I thank the 1,400 physicians in central Massachusetts and the surrounding New England region who have referred their patients to the Stress Reduction Clinic and the far smaller cadre of these physicians with whom I work more closely at UMass Memorial Health Care. In particular, I wish to express my gratitude to John Moynahan, M.D.; John Zawacki, M.D.; Sarah Stone, M.D.; David Clive, M.D.; Ira Ockene, M.D.; David Giansiracusa, M.D.; David Hatem, M.D.; Ed Landeau, M.D.; Andy Cohen, M.D.; Ilia Shlimak, M.D.; Bill Damon, M.D.; Lynn Manfred, M.D.; and Mai-Lan Rogoff, M.D. Their dedication to educating the next generation of physicians, to engaging in patient-centered care, and going the extra mile in the service of those whom they serve remains for me a wellspring of inspiration and a quiet source of pride. In addition, I wish to express my gratitude to Marty Young, Ph.D.; Majorie Clay, Ph.D.; Michael Wertheimer, M.D.; and H. Brownell Wheeler, M.D., for their presence and support.
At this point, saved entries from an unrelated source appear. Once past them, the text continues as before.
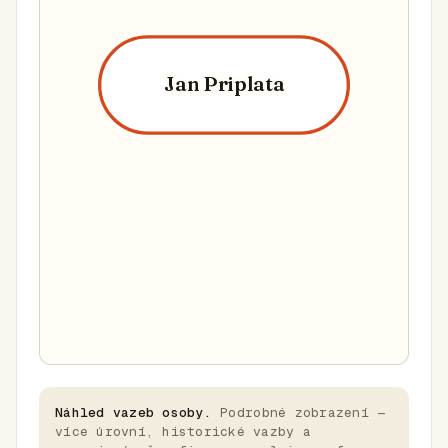
Jan Priplata
Náhled vazeb osoby.
Podrobné zobrazení —
více úrovní, historické vazby a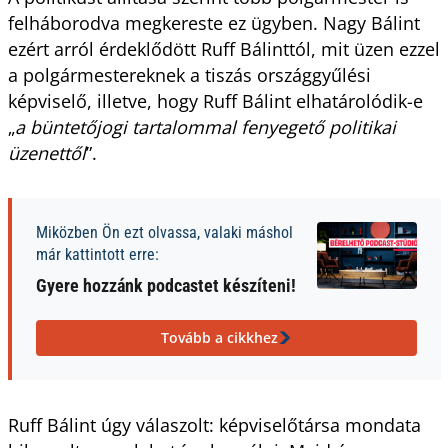
felháborodva megkereste ez ügyben. Nagy Bálint
ezért arról érdeklődött Ruff Bálinttól, mit üzen ezzel
a polgármestereknek a tiszás országgyűlési
képviselő, illetve, hogy Ruff Bálint elhatárolódik-e
„
a büntetőjogi tartalommal fenyegető politikai
üzenettől
”.
Miközben Ön ezt olvassa, valaki máshol
már kattintott erre:
Gyere hozzánk podcastet készíteni!
Tovább a cikkhez
Ruff Bálint úgy válaszolt: képviselőtársa mondata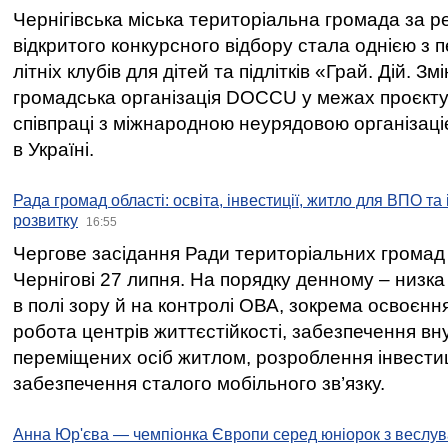
Чернігівська міська територіальна громада за 
відкритого конкурсного відбору стала однією з
літніх клубів для дітей та підлітків «Грай. Дій. З
громадська організація DOCCU у межах проєкту 
співпраці з міжнародною неурядовою організаціє
в Україні.
Рада громад області: освіта, інвестиції, житло для ВПО та
розвитку
16:55
Чергове засідання Ради територіальних громад 
Чернігові 27 липня. На порядку денному – низка
в полі зору й на контролі ОВА, зокрема освоєння
робота центрів життєстійкості, забезпечення вн
переміщених осіб житлом, розроблення інвестиц
забезпечення сталого мобільного зв’язку.
Анна Юр'єва — чемпіонка Європи серед юніорок з веслув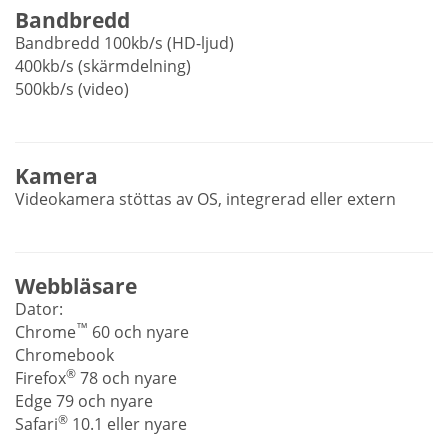
Bandbredd
Bandbredd 100kb/s (HD-ljud)
400kb/s (skärmdelning)
500kb/s (video)
Kamera
Videokamera stöttas av OS, integrerad eller extern
Webbläsare
Dator:
™
Chrome
60 och nyare
Chromebook
®
Firefox
78 och nyare
Edge 79 och nyare
®
Safari
10.1 eller nyare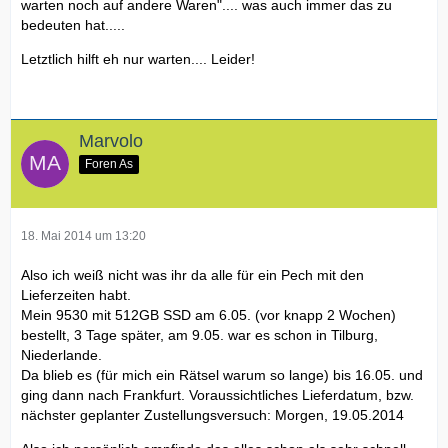
warten noch auf andere Waren".... was auch immer das zu
bedeuten hat.....
Letztlich hilft eh nur warten.... Leider!
Marvolo
Foren As
18. Mai 2014 um 13:20
Also ich weiß nicht was ihr da alle für ein Pech mit den
Lieferzeiten habt.
Mein 9530 mit 512GB SSD am 6.05. (vor knapp 2 Wochen)
bestellt, 3 Tage später, am 9.05. war es schon in Tilburg,
Niederlande.
Da blieb es (für mich ein Rätsel warum so lange) bis 16.05. und
ging dann nach Frankfurt. Voraussichtliches Lieferdatum, bzw.
nächster geplanter Zustellungsversuch: Morgen, 19.05.2014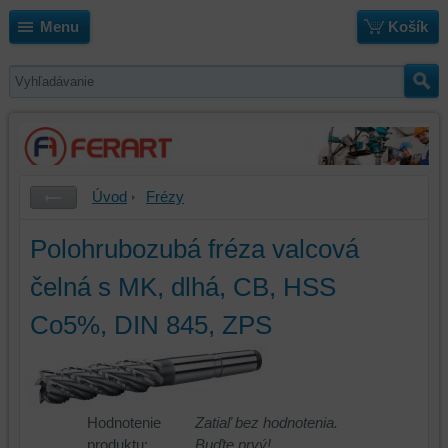
Menu
Košík
Úvod
Frézy
Polohrubozubá fréza valcová
čelná s MK, dlhá, CB, HSS
Co5%, DIN 845, ZPS
Hodnotenie
Zatiaľ bez hodnotenia.
produktu:
Buďte prvý!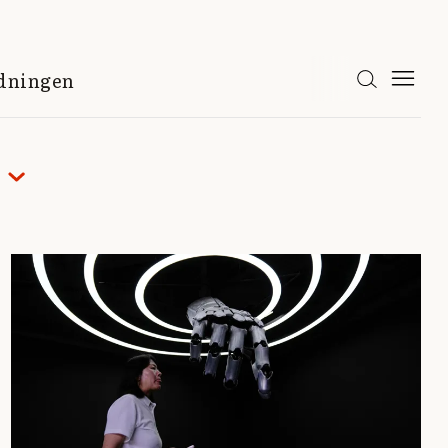
idningen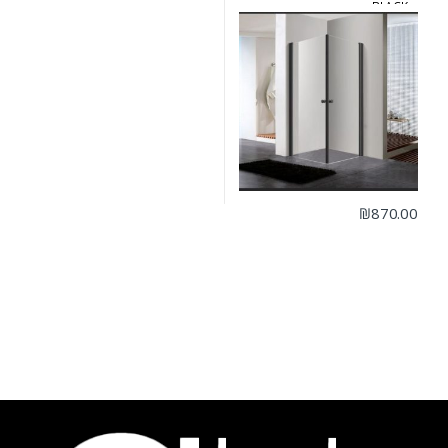
BLACK
₪
870.00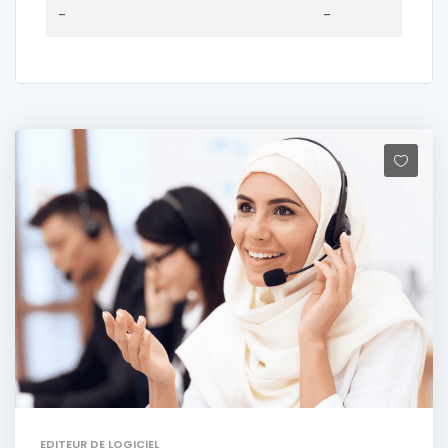
-
-
EDITEUR DE LOGICIEL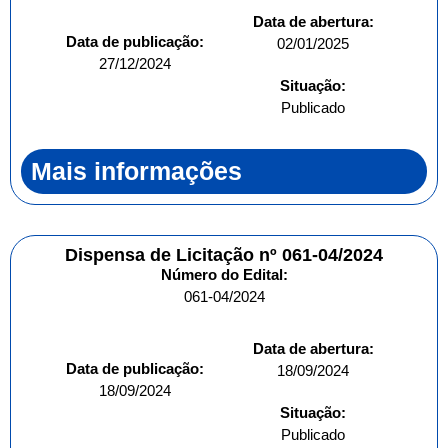
Data de abertura:
Data de publicação:
02/01/2025
27/12/2024
Situação:
Publicado
Mais informações
Dispensa de Licitação nº 061-04/2024
Número do Edital:
061-04/2024
Data de abertura:
Data de publicação:
18/09/2024
18/09/2024
Situação:
Publicado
My teaching colleagues in the Stress Reduction Clinic have been unflagging sources of inspiration and encouragement. I cannot imagine a finer group of people to work with. I wish to thank Ferris Urbanowski, M.A., for her unbounded radiance and her enthusiasm and willingness to read and reread drafts of the manuscriptand, most of all, for her unwavering attention to and insights about the relational aspects of mindfulness and the healing encounter. I thank Elana Rosenbaum, L.I.C.S.W., for her huge heart, undying courage, and capacity to stand inside the truth of her own experience; Pamela Erdmann, M.Ed., for her honesty, integrity, and dedication to teaching mindfulness in the Massachusetts prison system; Florence Meyer, M.A., M.S., for her listening, her embodiment of spaciousness and safety so beautifully evidenced in the classroom, and for her detailed feedback about an early draft of the manuscript; Melissa Blacker for the depth of her Zen practice and its sensitive, playful expression in her work; Fernando de Torrijos for his compassionate heart, gentlemanly manner, and breadth of knowledge about the contemplative traditions, and more so, for he and Melissas shared commitment to bringing the heart of mindfulness practice to low-income, medically underserved, inner-city residents in Worcester, Massachusetts.
My deep appreciation goes to Larry Horwitz, M.B.A., for his dharmically oriented organizational acumen and for our evolving friendship; to Anne Skillings, M.S., for her quick mind, longstanding attention to our research, and capacity to skillfully play a hundred roles; to Leigh Emery, R.N., M.S., for her administrative vision and the richness of her poetry; and to Michael Bratt, Ph.D., for his enthusiasm for mindfulness practice, his dedication to the clinics research endeavors, and his capacity to bring together a research team. I give thanks to Carol Lewis, Sylvia Ciarlo, Roberta Lewis, Leslie Lynch, Norma Rosiello, and, most recently, Jean Baril and Carmen Torres for taking responsibility for the day-today operation of the clinic while actively participating in shaping the unfolding vision of the Center for Mindfulness in Medicine, Health Care, and Society.
This book would not have been possible without the ten thousand patients who have participated in the Stress Reduction Clinic since 1979 and who decided to roll up their sleeves and take up the practice of mindfulness as a way of learning to work with stress, pain, and illness. Their presence in my life has been nothing short of transformative. I pray that I have done them justice in attempting to capture the actuality of their lives and their efforts.